Published on July 10, 2025 11:51 AM GMT
I'm interested in estimating how many 'OOMs of compute' span the human range. There are a lot of embedded assumptions there, but let's go with them for the sake of a thought experiment.
Cortical neuron counts in humans have a standard deviation of 10 - 17%, depending on which source you use. Neuron counts are a useful concrete anchor that I can relate to AI models.
There are many other factors that account for intelligence variation among humans. I'd like to construct a toy model where those other factors are backed out. Put another way - if intelligence variation was entirely explained by neuron count differences, how much larger would the standard deviation of the neuron counts have to be to reproduce the same distribution we observe in intelligence?
From the literature, about 5-15% of the variance in intelligence test performance is attributable to intercranial volume differences. Intercranial volume differences also appear to be a reasonably close proxy for neuron count differences.
To be conservative, let's take the lower end (5%) as the variance in intelligence attributable to volume differences. The conclusions aren't sensitive to what you pick here.
Working this through, a neuron count standard deviation 4.47x larger would produce the same distribition, with the other sources of variaton removed.
Let's take the largest estimate of cortical neuron count standard deviation (17%) and inflate it by this multiplier. So our new standard deviation for "effective neuron count" is 76%
Next I want to estimate the gap between a median human and a world-historical genius. Let's take a population of 10b humans. Assuming Gaussianity, the maximum Z value you'd expect to observe in this sample is about 6.5.

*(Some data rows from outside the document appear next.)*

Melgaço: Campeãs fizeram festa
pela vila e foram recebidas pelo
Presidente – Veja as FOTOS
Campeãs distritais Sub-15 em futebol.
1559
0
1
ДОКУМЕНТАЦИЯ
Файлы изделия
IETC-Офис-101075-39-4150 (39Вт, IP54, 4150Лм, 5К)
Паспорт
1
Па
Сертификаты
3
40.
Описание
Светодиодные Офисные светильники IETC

So the maximum 'effective neuron count' for this hypothetical individual would be 1 + 0.76*6.5 = 5.9x
So roughly 6x "effective parameter count" spans the range from human median to world-historical genius. That's not very large.
There's no direct way to translate that into "OOMs of compute". But for what it's worth: for a Transformer, 6x the parameter count needs ~36x more compute for a loss-minimizing model. So we could say that if human brain scales on the same basis (probably wrong), rare human outliers would be equivalent to a model trained with 1.5 OOMs more FLOPs than baseline. That's slightly less than the gap from GPT-3 to GPT-4.
This is a toy model, it's easy to poke holes in, but I at least found the exercise interesting. It feels plausible, and would imply timelines from AGI to ASI of at most a few years on current trends.